YOUR INSTRUCTIONS:
Some lines below hold "information". Pick them out and copy them.
(LISTED ENTRIES begins)
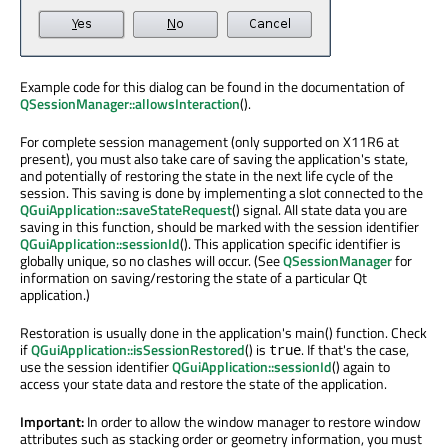
Example code for this dialog can be found in the documentation of
QSessionManager::allowsInteraction
().
For complete session management (only supported on X11R6 at
present), you must also take care of saving the application's state,
and potentially of restoring the state in the next life cycle of the
session. This saving is done by implementing a slot connected to the
QGuiApplication::saveStateRequest
() signal. All state data you are
saving in this function, should be marked with the session identifier
QGuiApplication::sessionId
(). This application specific identifier is
globally unique, so no clashes will occur. (See
QSessionManager
for
information on saving/restoring the state of a particular Qt
application.)
Restoration is usually done in the application's main() function. Check
if
QGuiApplication::isSessionRestored
() is
. If that's the case,
true
use the session identifier
QGuiApplication::sessionId
() again to
access your state data and restore the state of the application.
Important:
In order to allow the window manager to restore window
attributes such as stacking order or geometry information, you must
(LISTED ENTRIES ends)
ANSWER TO THIS PROBLEM:
information on saving/restoring the state of a particular Qt
attributes such as stacking order or geometry information, you must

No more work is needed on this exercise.